According to a recent article in Politico, it appears that Il Duce did, in fact, intend to fire Cordray (or, at least, try to fire him and see what those dastardly federal district court judges might do with that effort). Gary Cohn, a top economic advisor to the president, reportedly took Cordray to dinner and told him that he could "go the easy way, or go the hard way." I assume the "easy way" involves the receipt of lovely parting gifts and the "hard way" involves something to do with either Rosie O'Donnell or one of those ankle-biting weiner dogs that just...won't...shut...up. Much to Cohn's surprise, Cordray responded: "In 2018, Richard Cordray will win this statewide office in Ohio in a landslide." When Cohn exclaimed "Governor," Cordray ruled him disqualified since Cohn's answer was not in the form of a question. Nevertheless, both men winked and nudged their way to a mutual understanding. As a result, the president seems to believe that he doesn't need to crush Cordray, although he may wish to do that anyway, just for sport.
According to Politico, and some political analysts, Cordray has the stroke in Ohio to wipe the floor with any Democratic challengers to replace Republican Governor John Kasich, who I think might be boarding the Moonbeam Express with California's Jerry Brown in 2018 and taking a ride to the planet Zardoz.
As much as Republicans and bankers love to loath Cordray elsewhere, In Ohio, even bankers like the guy.
“We have no quarrel with Rich,” said Jeff Quayle, senior vice president of government relations at the Ohio Bankers League. “He was given an incredibly hard job to do, starting a new agency from scratch. That was bound to lead to conflict.”
That sounds so...so...SVP-of-Government-Relations-like, doesn't it?
Other bankers in Ohio are not exactly falling all over themselves to jump on Richie's bandwagon.

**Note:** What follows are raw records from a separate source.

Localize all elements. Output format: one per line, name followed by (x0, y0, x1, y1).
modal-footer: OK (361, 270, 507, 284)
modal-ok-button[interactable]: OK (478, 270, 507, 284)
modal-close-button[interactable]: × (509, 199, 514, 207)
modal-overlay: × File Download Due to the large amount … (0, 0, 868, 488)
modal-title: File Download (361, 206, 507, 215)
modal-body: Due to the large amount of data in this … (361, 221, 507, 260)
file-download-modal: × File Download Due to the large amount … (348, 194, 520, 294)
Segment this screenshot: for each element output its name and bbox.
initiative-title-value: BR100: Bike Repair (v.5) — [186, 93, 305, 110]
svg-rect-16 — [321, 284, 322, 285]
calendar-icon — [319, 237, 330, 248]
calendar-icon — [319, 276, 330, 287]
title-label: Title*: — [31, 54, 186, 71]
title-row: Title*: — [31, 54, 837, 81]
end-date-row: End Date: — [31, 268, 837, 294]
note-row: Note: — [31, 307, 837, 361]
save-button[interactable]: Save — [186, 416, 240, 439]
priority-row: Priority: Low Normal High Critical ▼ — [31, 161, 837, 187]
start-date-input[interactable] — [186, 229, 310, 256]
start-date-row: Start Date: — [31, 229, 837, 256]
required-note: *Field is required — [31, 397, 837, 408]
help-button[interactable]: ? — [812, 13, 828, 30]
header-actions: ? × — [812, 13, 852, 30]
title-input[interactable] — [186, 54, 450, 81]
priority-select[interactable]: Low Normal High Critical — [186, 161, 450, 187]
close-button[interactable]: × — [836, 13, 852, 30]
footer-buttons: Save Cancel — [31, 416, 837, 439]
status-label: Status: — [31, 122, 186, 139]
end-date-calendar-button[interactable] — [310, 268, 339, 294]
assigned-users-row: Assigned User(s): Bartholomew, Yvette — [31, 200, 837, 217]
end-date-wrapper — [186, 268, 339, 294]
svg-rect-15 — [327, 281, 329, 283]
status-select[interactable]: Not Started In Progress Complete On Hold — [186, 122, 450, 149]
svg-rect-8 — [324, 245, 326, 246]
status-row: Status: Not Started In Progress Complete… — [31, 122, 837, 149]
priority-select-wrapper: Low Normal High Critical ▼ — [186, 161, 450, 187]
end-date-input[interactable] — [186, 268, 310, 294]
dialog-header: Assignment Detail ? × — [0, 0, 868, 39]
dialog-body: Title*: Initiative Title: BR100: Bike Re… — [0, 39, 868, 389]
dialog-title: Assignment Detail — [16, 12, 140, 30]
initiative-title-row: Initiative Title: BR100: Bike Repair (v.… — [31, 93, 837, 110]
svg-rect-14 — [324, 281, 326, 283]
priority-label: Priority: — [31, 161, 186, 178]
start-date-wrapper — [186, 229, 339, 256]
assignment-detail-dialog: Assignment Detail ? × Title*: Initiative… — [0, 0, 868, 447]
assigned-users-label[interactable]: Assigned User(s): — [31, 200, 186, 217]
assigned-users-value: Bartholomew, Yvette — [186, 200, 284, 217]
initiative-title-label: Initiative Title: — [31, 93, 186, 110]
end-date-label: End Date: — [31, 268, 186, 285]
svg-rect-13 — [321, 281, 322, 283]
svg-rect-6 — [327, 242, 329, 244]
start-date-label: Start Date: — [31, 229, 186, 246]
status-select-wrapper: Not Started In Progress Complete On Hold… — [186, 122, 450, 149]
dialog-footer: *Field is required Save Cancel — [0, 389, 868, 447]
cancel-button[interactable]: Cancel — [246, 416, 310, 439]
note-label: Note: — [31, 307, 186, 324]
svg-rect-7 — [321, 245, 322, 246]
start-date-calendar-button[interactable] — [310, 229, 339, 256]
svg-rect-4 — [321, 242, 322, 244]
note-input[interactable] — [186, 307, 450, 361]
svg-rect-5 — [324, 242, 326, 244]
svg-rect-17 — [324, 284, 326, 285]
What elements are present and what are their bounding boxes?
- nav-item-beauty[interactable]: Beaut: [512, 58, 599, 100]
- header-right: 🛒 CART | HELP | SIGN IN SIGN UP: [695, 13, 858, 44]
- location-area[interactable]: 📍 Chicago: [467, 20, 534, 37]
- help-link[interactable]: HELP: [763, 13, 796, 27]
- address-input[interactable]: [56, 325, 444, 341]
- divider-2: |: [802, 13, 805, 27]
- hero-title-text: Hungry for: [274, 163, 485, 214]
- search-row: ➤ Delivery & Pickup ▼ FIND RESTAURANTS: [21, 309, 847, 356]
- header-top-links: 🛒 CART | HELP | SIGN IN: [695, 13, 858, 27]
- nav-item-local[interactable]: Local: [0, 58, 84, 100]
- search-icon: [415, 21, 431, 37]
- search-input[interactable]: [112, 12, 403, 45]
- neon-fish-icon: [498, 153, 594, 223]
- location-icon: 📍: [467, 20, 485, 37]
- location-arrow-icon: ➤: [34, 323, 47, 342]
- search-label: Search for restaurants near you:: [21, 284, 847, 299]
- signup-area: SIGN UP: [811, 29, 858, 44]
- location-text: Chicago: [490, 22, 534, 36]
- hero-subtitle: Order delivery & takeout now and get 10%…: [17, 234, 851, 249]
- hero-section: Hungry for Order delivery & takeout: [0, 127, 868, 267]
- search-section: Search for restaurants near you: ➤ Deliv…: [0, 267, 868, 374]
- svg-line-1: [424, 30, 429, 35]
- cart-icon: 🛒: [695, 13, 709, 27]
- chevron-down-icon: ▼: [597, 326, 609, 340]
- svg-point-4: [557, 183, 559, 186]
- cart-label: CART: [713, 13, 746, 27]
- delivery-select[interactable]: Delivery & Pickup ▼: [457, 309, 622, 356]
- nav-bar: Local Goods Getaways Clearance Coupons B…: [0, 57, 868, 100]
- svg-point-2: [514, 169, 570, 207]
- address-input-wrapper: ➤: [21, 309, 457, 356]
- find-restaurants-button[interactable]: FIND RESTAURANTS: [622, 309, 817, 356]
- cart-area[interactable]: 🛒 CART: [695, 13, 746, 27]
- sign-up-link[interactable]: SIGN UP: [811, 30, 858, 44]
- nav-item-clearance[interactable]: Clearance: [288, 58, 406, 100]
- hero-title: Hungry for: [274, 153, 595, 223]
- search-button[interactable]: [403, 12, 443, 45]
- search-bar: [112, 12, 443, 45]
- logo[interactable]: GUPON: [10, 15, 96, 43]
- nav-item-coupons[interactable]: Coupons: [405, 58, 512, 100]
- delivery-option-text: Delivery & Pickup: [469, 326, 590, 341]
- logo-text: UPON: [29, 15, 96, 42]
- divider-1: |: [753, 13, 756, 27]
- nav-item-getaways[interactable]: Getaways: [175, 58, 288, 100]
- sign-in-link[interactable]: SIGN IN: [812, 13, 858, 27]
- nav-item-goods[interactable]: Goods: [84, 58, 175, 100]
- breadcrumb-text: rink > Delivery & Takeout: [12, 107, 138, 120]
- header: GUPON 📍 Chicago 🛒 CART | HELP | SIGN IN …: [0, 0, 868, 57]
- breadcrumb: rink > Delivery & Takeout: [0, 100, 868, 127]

At least, not yet.
The Ohio Automobile Dealers Association didn’t respond to repeated phone calls and emails. Executives at Key Bank, Fifth Third, U.S. Bank, JPMorgan Chase and Huntington Bancshares didn’t want to talk publicly about one of their top regulators.
The article's authors also point out, notwithstanding Cordray's popularity in Ohio, Trump took Ohio last year "in a walk," and some stout Republican candidates are certain to oppose him next year, including, perhaps, Mike DeWine, who's beaten Cordray previously (although not on Jeopardy). Currently, it's expected to be a close race, if he does, in fact, run and gets the nomination.
The win-win for the rest of the country is that, no matter what happens with the Ohio state house, Cordray will be gone from the CFPB. You have to keep your eye on the prize.